It's a similar story with the second stage, which mimics an activated sludge aeration plant, but with different dissolved oxygen profiles along the aeration lane. "We need that to select for the bacillus, but we can upgrade existing aeration tanks," explains Hoyland. "The hydrodynamics change and we typically need four tanks in series, but we can install partition walls, for example. Then each zone is provided with its own fine-bubble diffused aeration system from a common manifold, feeding back on DO2 for control. It's also worth noting that our bacillus is not dosed: it's grown in situ. That saves money and provides a much greater concentration than most operators could otherwise afford."
All convincing stuff and Hoyland goes on to claim that the technology can be configured for plants handling everything from concentrated effluents to municipal wastewaters. "We have around 40 plants operational, removing nitrogen and phosphorous, as well as carbonaceous matter," he declares.
All of which comes just as the provisions of the Water Framework Directive (which was put into UK law in 2003, but with a timetable of implementation running out to 2015) start biting, in terms of river basin and coastal water nutrient levels. Upgrading treatment plants in this way appears to offer substantial capital savings.

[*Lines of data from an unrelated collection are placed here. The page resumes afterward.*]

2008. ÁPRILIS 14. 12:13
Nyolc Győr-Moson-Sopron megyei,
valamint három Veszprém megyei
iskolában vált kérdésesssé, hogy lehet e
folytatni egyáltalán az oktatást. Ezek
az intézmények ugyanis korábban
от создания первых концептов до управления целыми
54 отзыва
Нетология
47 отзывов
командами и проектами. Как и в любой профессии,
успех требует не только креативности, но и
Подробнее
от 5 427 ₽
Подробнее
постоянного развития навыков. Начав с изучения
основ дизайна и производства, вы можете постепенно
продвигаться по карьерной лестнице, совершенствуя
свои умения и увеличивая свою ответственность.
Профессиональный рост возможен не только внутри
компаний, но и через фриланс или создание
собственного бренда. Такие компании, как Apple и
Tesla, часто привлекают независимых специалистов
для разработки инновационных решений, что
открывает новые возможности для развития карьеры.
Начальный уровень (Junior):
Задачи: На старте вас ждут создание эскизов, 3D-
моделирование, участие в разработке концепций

And also energy and emissions savings. Hoyland explains that, whereas conventional RBCs operate at about 2kg of oxygen per kWh, HYBACS units run at nearer 7kg per kWh, typically removing 50% of the pollution load very efficiently.
"Secondly," he says, "we use comparatively low DO2 concentrations in the aeration tanks, again yielding higher energy efficiency. Thirdly, our reactors are much smaller than in a typical activated sludge plant for the same performance and we don't need anaerobic plants, with mixers, to keep the biomass in suspension. Fourthly, the recycling we need to keep the process working is smaller than in conventional activated sludge plants, so our pumping costs are reduced."

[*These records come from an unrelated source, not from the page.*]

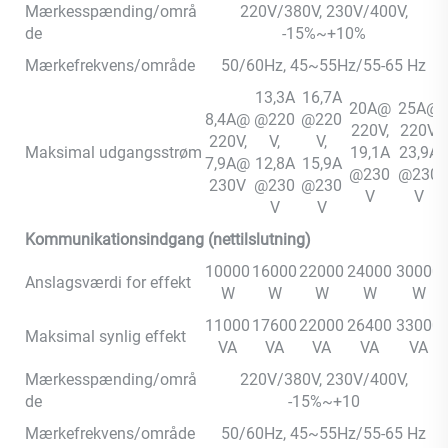
Mærkesspænding/områ
220V/380V, 230V/400V,
de
-15%~+10%
Mærkefrekvens/område
50/60Hz, 45~55Hz/55-65 Hz
13,3A
16,7A
20A@
25A@
8,4A@
@220
@220
220V,
220V,
220V,
V,
V,
Maksimal udgangsstrøm
19,1A
23,9A
7,9A@
12,8A
15,9A
@230
@230
230V
@230
@230
V
V
V
V
Kommunikationsindgang (nettilslutning)
10000
16000
22000
24000
30000
Anslagsværdi for effekt
W
W
W
W
W
11000
17600
22000
26400
33000
Maksimal synlig effekt
VA
VA
VA
VA
VA
Mærkesspænding/områ
220V/380V, 230V/400V,
de
-15%~+10
Mærkefrekvens/område
50/60Hz, 45~55Hz/55-65 Hz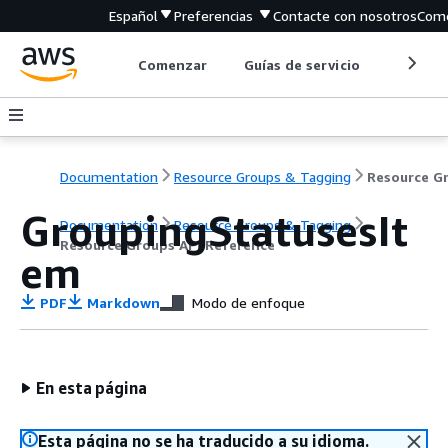
Español
Preferencias
Contacte con nosotros
Come
Comenzar
Guías de servicio
Herrami
Documentation
Resource Groups & Tagging
GroupingStatusesIt
Documentation
Resource Groups & Tagging
Resource Groups API Reference
em
PDF
Markdown
Modo de enfoque
En esta página
Esta página no se ha traducido a su idioma.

Severn Trent is currently running a pilot HYBACS plant in a vehicle container at its largest works in Coleshill, Birmingham. The unit treats 20 cubic litres per day, but is equipped to mimic full-scale operation, and performance is currently running at 98% ammonia removal and 90% total nitrogen. With figures like that, it can't be long before the organisation starts upgrading.
Measure of success
In wastewater applications, it's very easy to underestimate measurement errors, particularly with inlet wastewater levels, open channel flows and sludge blanket thicknesses.
As Peter Ward, Emerson's level products manager and a qualified MCERTS (the Environment Agency's monitoring certification scheme) inspector, says: "With open channel flows, for example, people tend to think they can get accurate results from their level instruments. But even where you're using advanced, non-contact probes that need virtually no maintenance, it's the primary structures that let you down, because of fouling.
"MCERTS defines uncertainty that all operators must achieve as ±8% of daily flow. It sounds wide open, but you can easily eat into that budget. Our instruments measure to ±0.5%, but that translates to an uncertainty of ±5% of flow because of all the other uncertainties – such as tolerances on the structure and the discharge coefficients, which are based on empirical data. You have to build in all of those and then remember that no process is constant. I've failed sites because there was no evidence of quality processes on measurement maintenance. But also, if they're measuring trade effluent into a sewer or a water course, they are being overcharged, because most poorly maintained systems over-read."
That said, level measurement technologies have improved hugely. Good ultrasonic and radar devices can now learn to ignore false echoes from pipework, ladders, handrails etc, and routinely cope with poor water surface conditions caused, for example, by build-up of scum and fats.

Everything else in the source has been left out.